When a serviteur is believed to be possessed by Damballa during a ceremony, he or she moves on the floor like a serpent. A white sheet is laid down for him, and another waved over him to fan and cool him. His purity is such that it cannot be allowed to be exposed to impure or unclean things. Some peristyles maintain a basin full of water into which the possessed will plunge, to swim and cool off. Offerings to him include milk, white foods and flowers, rice, coconut, orgeat syrup, and a perfume called lotion pompeia. However his offering par excellence is a white, uncooked egg on a mound of white flour.

Damballa, like many other loa, is subdivided into different spirits who play different roles. For example, as Damballa Tocan he is a spirit of the intellect. When he manifests in the Petro rites it is Damballa La Flambo. 

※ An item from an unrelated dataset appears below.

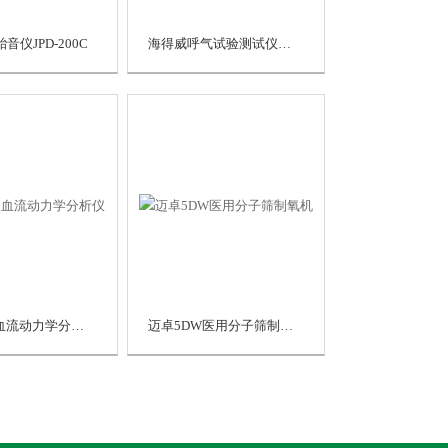
音仪JPD-200C
海得威呼气试验测试仪HCBT-01
依露得力血流动力学分析仪
迈卓5DW医用分子筛制氧机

Damballa's wife is Ayida-Weddo, although in some Vodou societies she is his sister, and in others Damballa himself after a different fashion. Erzulie Freda is his lover, although, once again, she may be considered his wife in some societies.

In popular culture

Bahamian folk musician Exuma wrote and recorded the song "Dambala" for his 1970 self-titled album, in which he exhorts Dambala and God to punish slavers. The song was later covered by Nina Simone in live performances.

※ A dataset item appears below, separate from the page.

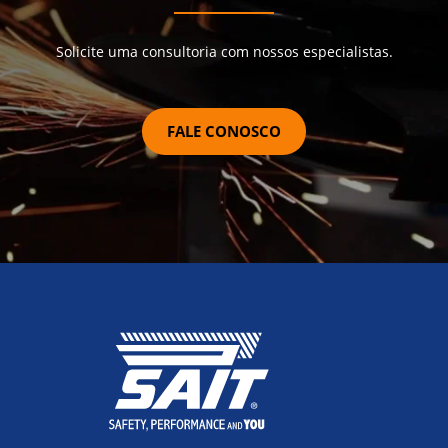
Solicite uma consultoria com nossos especialistas.
FALE CONOSCO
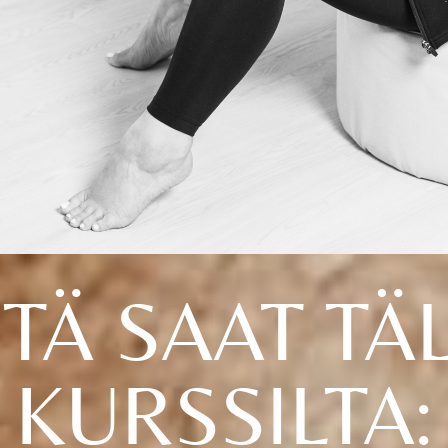
TÄ SAAT TÄ
KURSSILTA:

A segment in the Amicus 1964 portmanteau horror film Dr. Terror's House of Horrors features an unscrupulous jazz musician (Roy Castle) appropriating ritual music of a Dambalah ceremony.

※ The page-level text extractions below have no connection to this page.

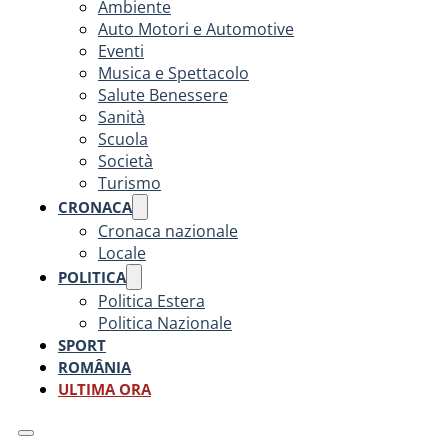
Ambiente
Auto Motori e Automotive
Eventi
Musica e Spettacolo
Salute Benessere
Sanità
Scuola
Società
Turismo
CRONACA
Cronaca nazionale
Locale
POLITICA
Politica Estera
Politica Nazionale
SPORT
ROMÂNIA
ULTIMA ORA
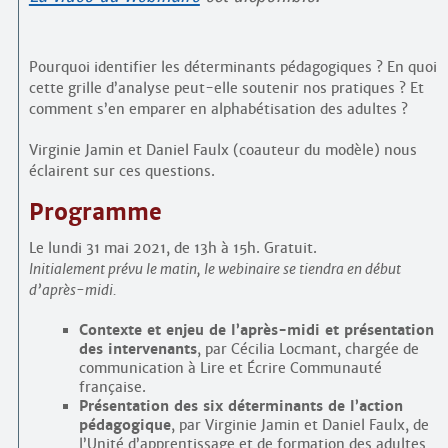
Pourquoi identifier les déterminants pédagogiques ? En quoi
cette grille d’analyse peut-elle soutenir nos pratiques ? Et
comment s’en emparer en alphabétisation des adultes ?
Virginie Jamin et Daniel Faulx (coauteur du modèle) nous
éclairent sur ces questions.
Programme
Le lundi 31 mai 2021, de 13h à 15h. Gratuit.
Initialement prévu le matin, le webinaire se tiendra en début
d’après-midi.
Contexte et enjeu de l’après-midi et présentation
des intervenants
, par Cécilia Locmant, chargée de
communication à Lire et Écrire Communauté
française.
Présentation des six déterminants de l’action
pédagogique
, par Virginie Jamin et Daniel Faulx, de
l’Unité d’apprentissage et de formation des adultes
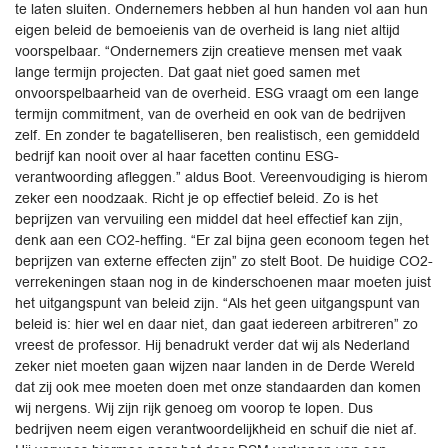
te laten sluiten. Ondernemers hebben al hun handen vol aan hun
eigen beleid de bemoeienis van de overheid is lang niet altijd
voorspelbaar. “Ondernemers zijn creatieve mensen met vaak
lange termijn projecten. Dat gaat niet goed samen met
onvoorspelbaarheid van de overheid. ESG vraagt om een lange
termijn commitment, van de ­overheid en ook van de bedrijven
zelf. En zonder te bagatelliseren, ben realistisch, een gemiddeld
bedrijf kan nooit over al haar facetten continu ESG-
verantwoording afleggen.” aldus Boot. Vereenvoudiging is hierom
zeker een noodzaak. Richt je op effectief beleid. Zo is het
beprijzen van vervuiling een middel dat heel effectief kan zijn,
denk aan een CO2-heffing. “Er zal bijna geen econoom tegen het
beprijzen van externe effecten zijn” zo stelt Boot. De huidige CO2-
verrekeningen staan nog in de kinderschoenen maar moeten juist
het uitgangspunt van beleid zijn. “Als het geen uitgangspunt van
beleid is: hier wel en daar niet, dan gaat iedereen arbitreren” zo
vreest de professor. Hij benadrukt verder dat wij als Nederland
zeker niet moeten gaan wijzen naar landen in de Derde Wereld
dat zij ook mee moeten doen met onze standaarden dan komen
wij nergens. Wij zijn rijk genoeg om voorop te lopen. Dus
bedrijven neem eigen verantwoordelijkheid en schuif die niet af.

A 1981 short-story collection by African-American writer John Edgar Wideman is entitled Damballah. 

In the Child's Play franchise, Damballa's name is used in the voodoo incantation by the main antagonist Chucky to transfer his soul into his Good Guy Doll host.

In Sierra's Gabriel Knight: Sins of the Fathers, protagonist Gabriel Knight meets Damballa while investigating a series of murders in New Orleans.

In the animated series Conan: The Adventurer episode "Bones of Damballa", the High Priest Sadinar worships Damballa, revealed to be an aspect of the serpent god Set.

In Lois & Clark: The New Adventures of Superman in episode Never on Sunday.

In the book Pays sans chapeau by Dany Laferrière.

In Extralarge in the episode Extralarge: Black Magic (1992).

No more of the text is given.